* **Work to complete**
Exact reproduction of every record is required, and pictures are to be excluded.

------------

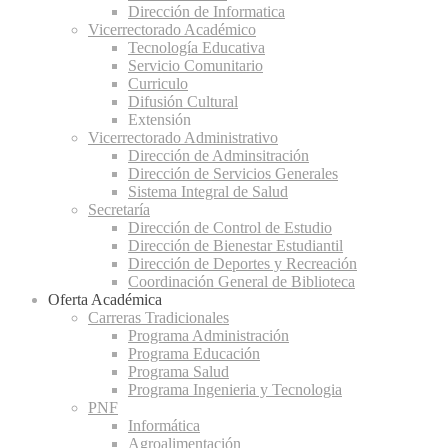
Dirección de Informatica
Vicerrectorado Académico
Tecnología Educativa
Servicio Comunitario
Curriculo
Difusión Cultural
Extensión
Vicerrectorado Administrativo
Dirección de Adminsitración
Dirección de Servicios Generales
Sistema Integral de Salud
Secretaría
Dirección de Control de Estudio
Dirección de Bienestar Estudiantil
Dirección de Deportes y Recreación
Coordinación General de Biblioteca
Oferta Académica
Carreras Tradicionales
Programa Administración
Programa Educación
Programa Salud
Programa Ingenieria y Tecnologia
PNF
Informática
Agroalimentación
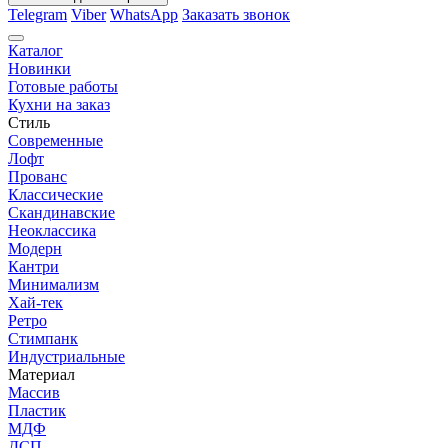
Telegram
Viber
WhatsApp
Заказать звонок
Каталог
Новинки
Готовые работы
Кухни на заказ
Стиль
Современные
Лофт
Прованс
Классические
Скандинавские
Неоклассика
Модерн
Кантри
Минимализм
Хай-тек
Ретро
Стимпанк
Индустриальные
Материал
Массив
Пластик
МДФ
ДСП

------------

* **Exercise answer**
Dirección de Informatica
Vicerrectorado Académico
Tecnología Educativa
Servicio Comunitario
Curriculo
Difusión Cultural
Extensión
Vicerrectorado Administrativo
Dirección de Adminsitración
Dirección de Servicios Generales
Sistema Integral de Salud
Secretaría
Dirección de Control de Estudio
Dirección de Bienestar Estudiantil
Dirección de Deportes y Recreación
Coordinación General de Biblioteca
Oferta Académica
Carreras Tradicionales
Programa Administración
Programa Educación
Programa Salud
Programa Ingenieria y Tecnologia
PNF
Informática
Agroalimentación
Telegram
Viber
WhatsApp
Заказать звонок
Каталог
Новинки
Готовые работы
Кухни на заказ
Стиль
Современные
Лофт
Прованс
Классические
Скандинавские
Неоклассика
Модерн
Кантри
Минимализм
Хай-тек
Ретро
Стимпанк
Индустриальные
Материал
Массив
Пластик
МДФ
ДСП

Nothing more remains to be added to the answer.